25 Juillet 2020, un naufrage du vraquier Wakashio transportant 200 tonnes de diesel et 3 800 tonnes de fuel a eu lieu aux abords de l’île Maurice. Une marée noire à l’île Maurice, véritable catastrophe écologique qui vient de provoquer un élan de solidarité.De l’île Maurice à la Réunion, des personnes se pressent chez des coiffeurs afin de donner de leurs cheveux.

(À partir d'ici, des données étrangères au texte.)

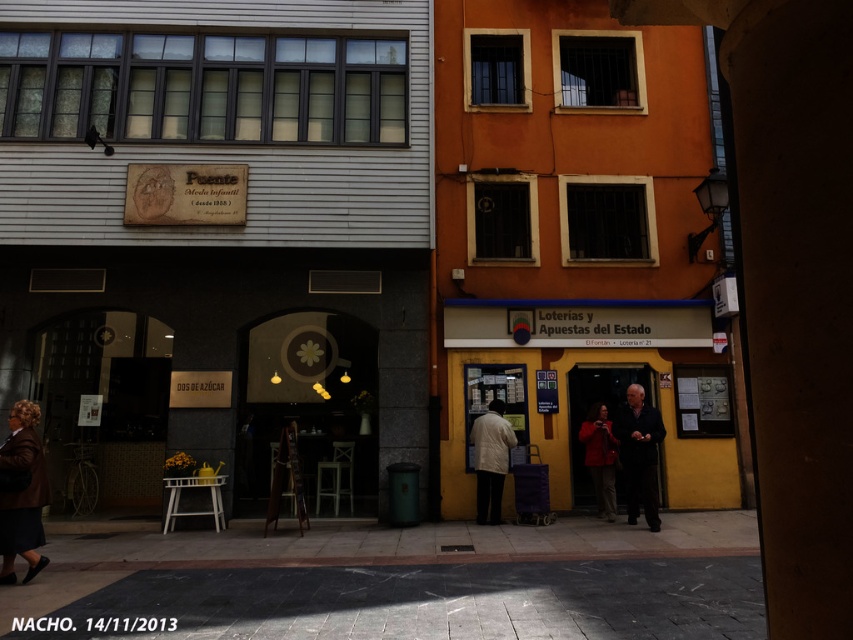 You are a customer at the store and see both the dark brown leather coat at lower left and the dark wool coat at center. Which coat is smaller in size?

The dark brown leather coat at lower left has a smaller size compared to the dark wool coat at center.

You are a tourist visiting this European town and want to take a photo of both the yellow matte building at center and the white matte jacket at center. Since you want both to be in the frame, which object should you focus on to ensure both are visible?

You should focus on the yellow matte building at center because it is bigger than the white matte jacket at center, so it will be easier to include both in the frame by centering on the larger object. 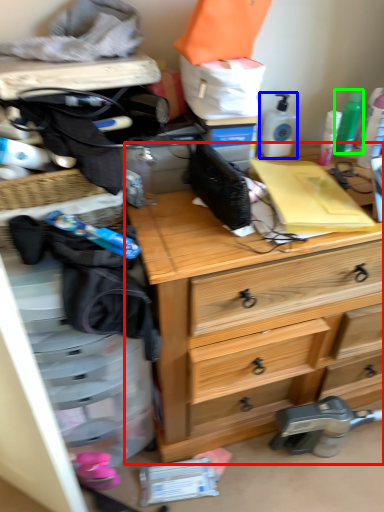 Question: Estimate the real-world distances between objects in this image. Which object is farther from chest of drawers (highlighted by a red box), toiletry (highlighted by a blue box) or toiletry (highlighted by a green box)?

Choices:
 (A) toiletry
 (B) toiletry

Answer: (B) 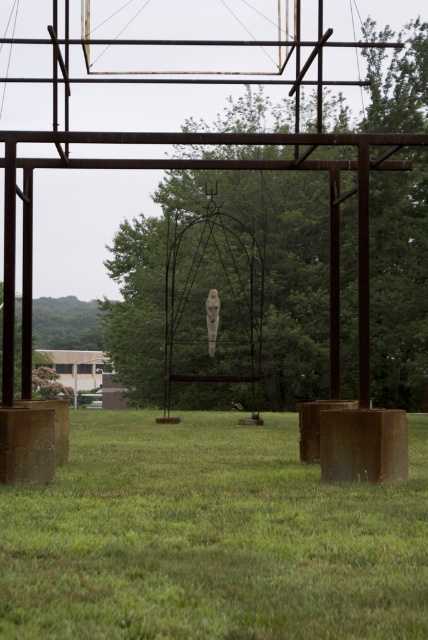 Question: Which point is farther to the camera?

Choices:
 (A) (404, 76)
 (B) (92, 544)
 (C) (219, 305)

Answer: (A)

Question: Can you confirm if green grass at center is positioned above white marble statue at center?

Choices:
 (A) no
 (B) yes

Answer: (A)

Question: Where is green grass at center located in relation to green leafy tree at center in the image?

Choices:
 (A) above
 (B) below

Answer: (B)

Question: Does green grass at center have a greater width compared to white marble statue at center?

Choices:
 (A) no
 (B) yes

Answer: (B)

Question: Which object is positioned closest to the green grass at center?

Choices:
 (A) green leafy tree at center
 (B) white marble statue at center

Answer: (B)

Question: Which object is closer to the camera taking this photo?

Choices:
 (A) white marble statue at center
 (B) green grass at center
 (C) green leafy tree at center

Answer: (B) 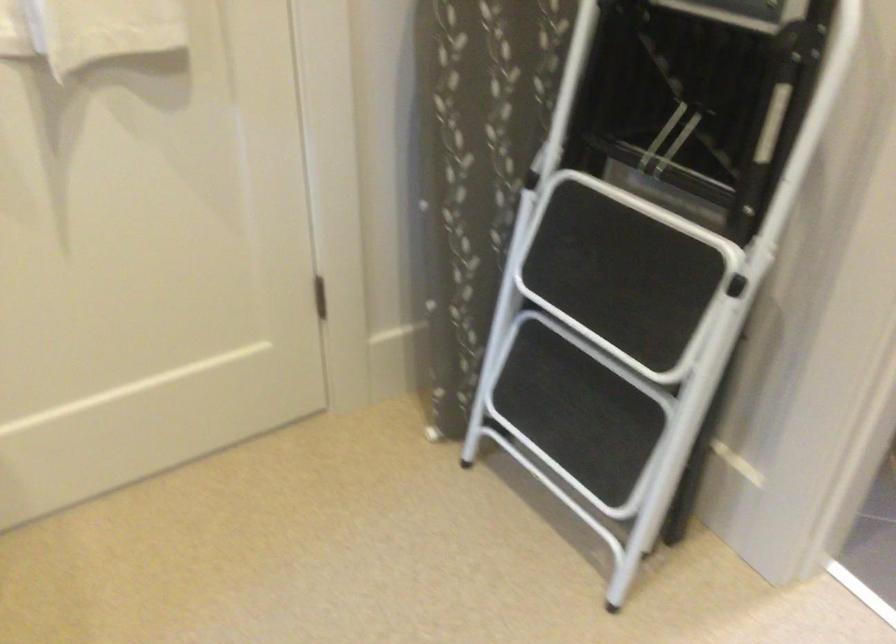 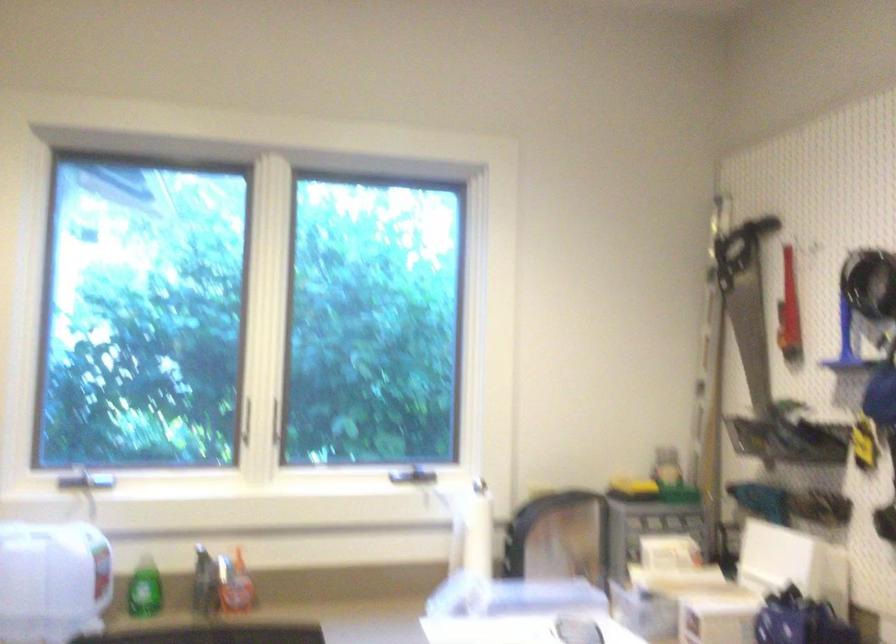 Question: The images are taken continuously from a first-person perspective. In which direction is your viewpoint rotating?

Choices:
 (A) Left
 (B) Right
 (C) Up
 (D) Down

Answer: (A) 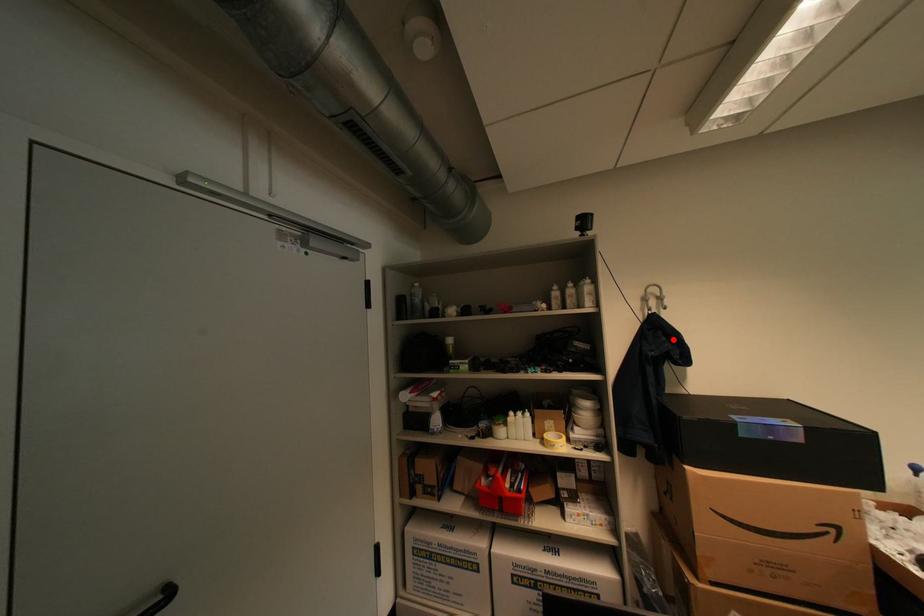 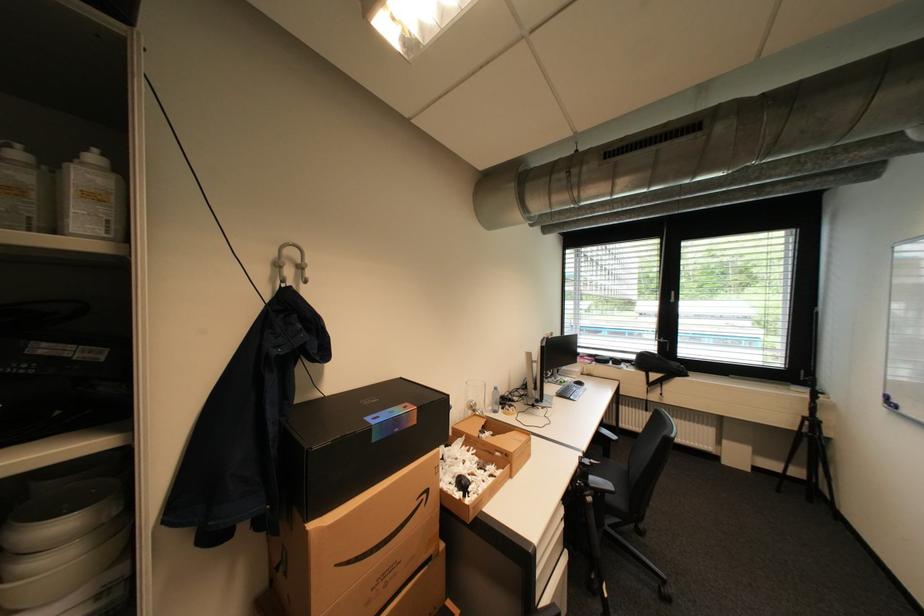 Find the pixel in the second image that matches the highlighted location in the first image.

(309, 326)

Excellents filtres naturels, les cheveux ont souvent été utilisés pour confectionner des barrages, comme en 2010 lors d’une marée noire dans le golfe du Mexique. Les cheveux retiennent les substances grasses. Ils sont triés et rassemblés dans des boudins. Une fois dans l’eau, ils captent les hydrocarbures.

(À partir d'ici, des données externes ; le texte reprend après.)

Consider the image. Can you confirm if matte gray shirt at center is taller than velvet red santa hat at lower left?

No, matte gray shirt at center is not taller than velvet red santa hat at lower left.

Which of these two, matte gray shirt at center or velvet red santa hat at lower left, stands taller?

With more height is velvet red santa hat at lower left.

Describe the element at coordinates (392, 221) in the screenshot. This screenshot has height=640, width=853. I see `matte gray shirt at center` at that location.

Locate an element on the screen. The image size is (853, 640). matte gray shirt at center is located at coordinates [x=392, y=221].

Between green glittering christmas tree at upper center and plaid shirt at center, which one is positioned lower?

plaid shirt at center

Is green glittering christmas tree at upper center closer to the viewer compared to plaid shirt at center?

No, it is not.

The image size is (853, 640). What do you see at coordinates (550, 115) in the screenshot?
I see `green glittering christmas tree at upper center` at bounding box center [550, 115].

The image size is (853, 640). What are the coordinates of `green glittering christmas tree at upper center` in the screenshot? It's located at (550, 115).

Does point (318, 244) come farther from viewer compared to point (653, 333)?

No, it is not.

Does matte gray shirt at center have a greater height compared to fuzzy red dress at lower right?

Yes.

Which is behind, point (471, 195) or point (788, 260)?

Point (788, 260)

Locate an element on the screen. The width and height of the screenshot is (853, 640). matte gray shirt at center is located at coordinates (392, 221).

Fabrice Daout, réunionnais du salon Oz Coiffure à Saint-Denis, a décidé de stocker les cheveux de ses clients pour les envoyer à l’île Maurice. « J’ai vu que les cheveux avaient cette propriété d’absorber les hydrocarbures, donc l’idée est venue de les récolter », explique-t-il. Il a lancé cette opération sur les réseaux sociaux.
D’autres Réunionnais ont suivi l’initiative de Fabrice Daout, à l’image d’Auriana Annonay qui a appelé les internautes à donner leurs cheveux sur sa page Facebook Solidarité 974. Le groupe Facebook Solidarité 974 wakashio Oil Spill a également été créé pour faciliter la mise en œuvre de cet élan de solidarité envers l’île Sœur.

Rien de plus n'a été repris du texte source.